Every manifold is locally the inverse image of a regular value Suppose $M \subset \mathbb{R}^{m+d}$ is a manifold of dimension $m$. I need to prove that $M$ is locally $g^{-1}(0)$ where $g:U \subset M \rightarrow \mathbb{R}^p$ is a submersion. I am suppose to use the fact that every manifold is locally expressible as a graph but I can't seem to understand how. In $Guillemin-pollack$ is a similar problem, they call it the partial converse 2, and to prove it they just say it is a consequence of the local immersion theorem but I don't see why. I tried constructing such s function $g$ but I get stuck trying to prove it is indeed a submersion. 

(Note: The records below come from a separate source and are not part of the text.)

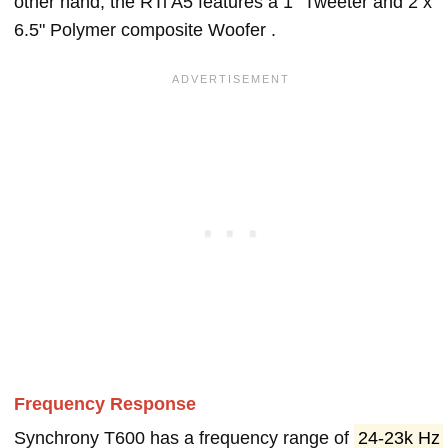
other hand, the RTi A5 features a 1" Tweeter and 2 x
6.5" Polymer composite Woofer .
Frequency Response
Synchrony T600 has a frequency range of
24-23k Hz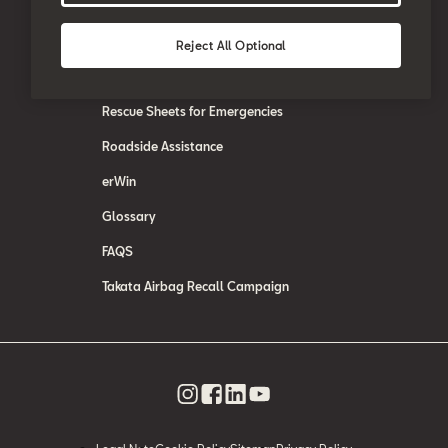
SEAT Care
SEAT Warranty
Reject All Optional
SEAT Accessories
Rescue Sheets for Emergencies
Roadside Assistance
erWin
Glossary
FAQS
Takata Airbag Recall Campaign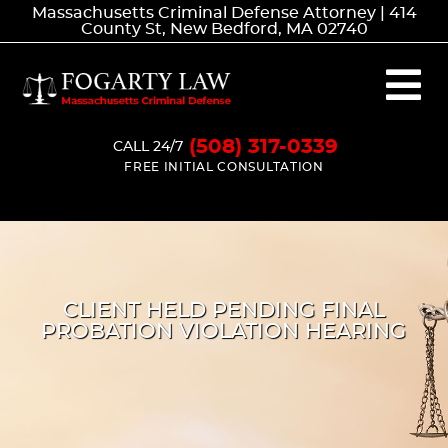
Massachusetts Criminal Defense Attorney | 414
County St, New Bedford, MA 02740
(508) 317-0339
CALL 24/7
FREE INITIAL CONSULTATION
CLIENT HELD PENDING FINAL
PROBATION VIOLATION HEARING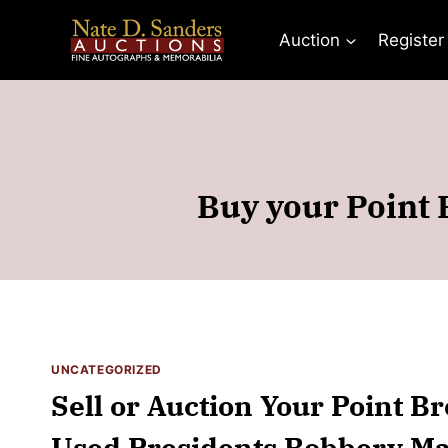
Skip
to
Auction
Register
content
Buy your Point 
UNCATEGORIZED
Sell or Auction Your Point B
Used Presidents Robbery Mas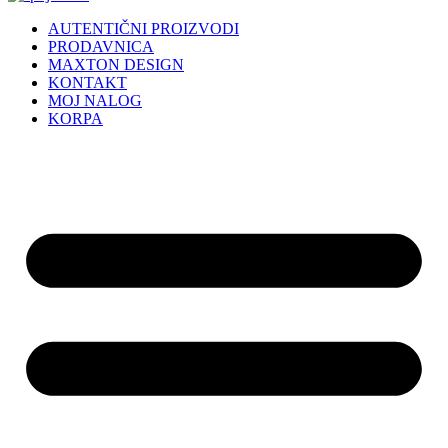
AUTENTIČNI PROIZVODI
PRODAVNICA
MAXTON DESIGN
KONTAKT
MOJ NALOG
KORPA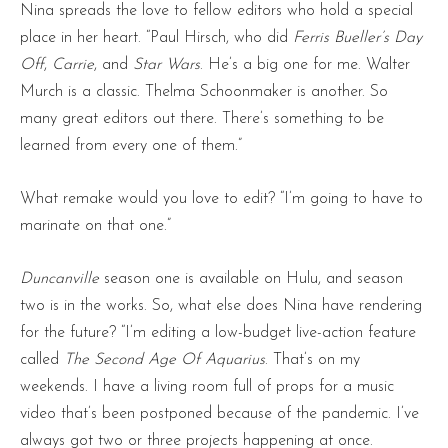
Nina spreads the love to fellow editors who hold a special
place in her heart. “Paul Hirsch, who did
Ferris Bueller’s Day
Off
,
Carrie
, and
Star Wars
. He’s a big one for me. Walter
Murch is a classic. Thelma Schoonmaker is another. So
many great editors out there. There’s something to be
learned from every one of them.”
What remake would you love to edit? “I’m going to have to
marinate on that one.”
Duncanville
season one is available on Hulu, and season
two is in the works. So, what else does Nina have rendering
for the future? “I’m editing a low-budget live-action feature
called
The Second Age Of Aquarius
. That’s on my
weekends. I have a living room full of props for a music
video that’s been postponed because of the pandemic. I’ve
always got two or three projects happening at once.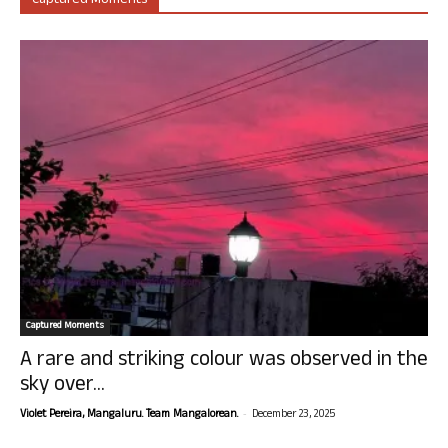
Captured Moments
Captured Moments
A rare and striking colour was observed in the
sky over...
-
Violet Pereira, Mangaluru. Team Mangalorean.
December 23, 2025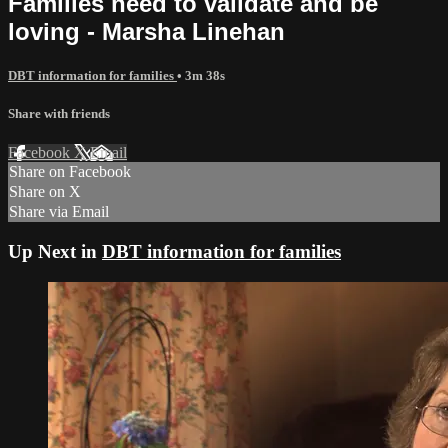
Families need to validate and be
loving - Marsha Linehan
DBT information for families
• 3m 38s
Share with friends
Facebook
X
Email
Share on Facebook
Share on X
Share via Email
Up Next in
DBT information for families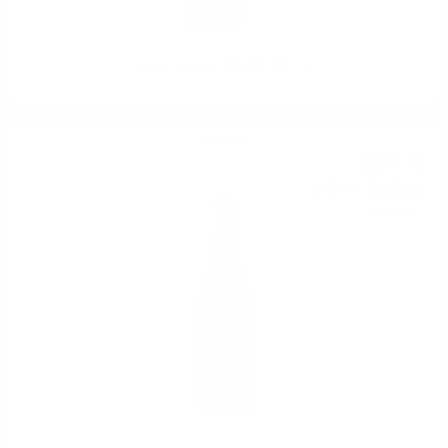
Feudo Arancio HEKATE IGT 0.75
Red wine
36
€
85
72
BGN
07
0.750 л.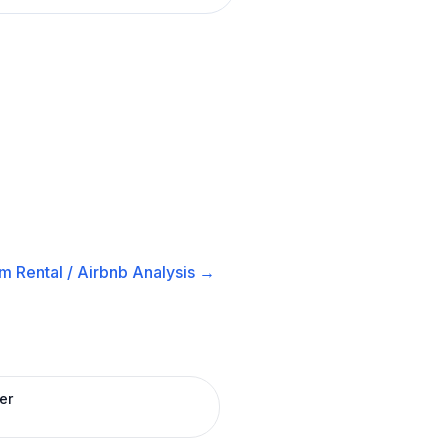
m Rental / Airbnb
Analysis →
er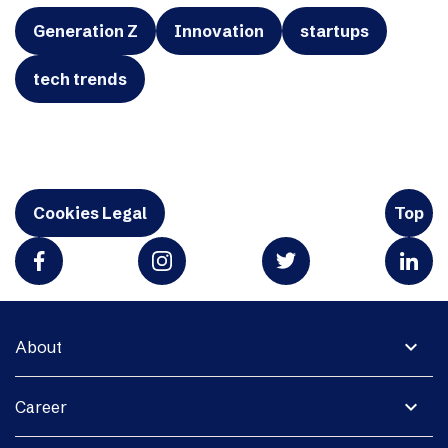
Generation Z
Innovation
startups
tech trends
Cookies Legal
Top
expand_more
About
expand_more
Career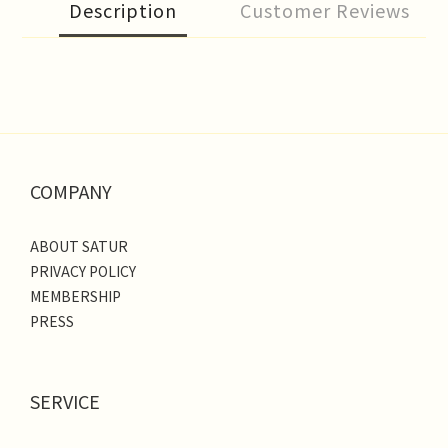
Description
Customer Reviews
COMPANY
ABOUT SATUR
PRIVACY POLICY
MEMBERSHIP
PRESS
SERVICE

 A: In my opinion, it is more intuitive to prove that a submanifold is locally given by equations from the definition stating that a $m$-submanifold is a subset of $\mathbb{R}^n$ modelled on $m$-plans :
Let $x\in M$, there exists $U\subseteq\mathbb{R}^{m+d}$ an open neighborhood of $x$, $V\subset\mathbb{R}^{m+d}$ an open neighborhood of $0$ and $\varphi\colon U\rightarrow V$ a $C^1$-diffeomorphism such that: $$\varphi(M\cap U)=(\mathbb{R}^m\times\{0\})\cap V.$$
Let $f:=(\varphi_{m+1},\cdots,\varphi_{m+d})\colon U\rightarrow\mathbb{R}^{d}$, since $\varphi$ is a $C^1$-diffeomorphism, the linear functionals $\mathrm{d}_p\varphi_i$ are linearly independant for all $p\in M$. This implies that $\mathrm{d}_pf:\mathbb{R}^{m+d}\rightarrow\mathbb{R}^d$ has full rank for all $p\in M$, namely $f$ is a submersion. Furthermore, by construction, one has: $$M\cap U=f^{-1}(\{0\}).$$
Nevertheless, if you want to proceed from the definition stating that a submanifold is locally given by parametrizations, here is the proof:
Let $x\in M$, there exists $U\subseteq\mathbb{R}^m$ an open neighborhood of $x$, $V\subseteq\mathbb{R}^d$ an open neighboorhood of $0$ and $h\colon U\rightarrow V$ a $\mathcal{C}^1$-map such that: $$M\cap(U\times V)=\{(x,h(x));x\in U\}.$$
Let $f\colon U\times V\rightarrow\mathbb{R}^d,(x,y)\mapsto y-h(x)$, one has: $$M\cap (U\times V)=f^{-1}(\{0\}).$$
Let us write $f$ in the following explicit form: $$f(x_1,\cdots,x_{m+d})=(x_{m+1}-h_1(x_1,\cdots,x_m),\cdots,x_{m+d}-h_d(x_1,\cdots,x_m)).$$
It is now clear, that for all $p=(p_1,p_2)\in(\mathbb{R}^m\times\mathbb{R}^d)\cap M$, one has: $$\textrm{Jac}_p(f)=(-\textrm{Jac}_{p_1}(h)\vert I_d).$$
Therefore, $\textrm{Jac}_p(f)$ has at least rank $d$ and $f$ is a submersion.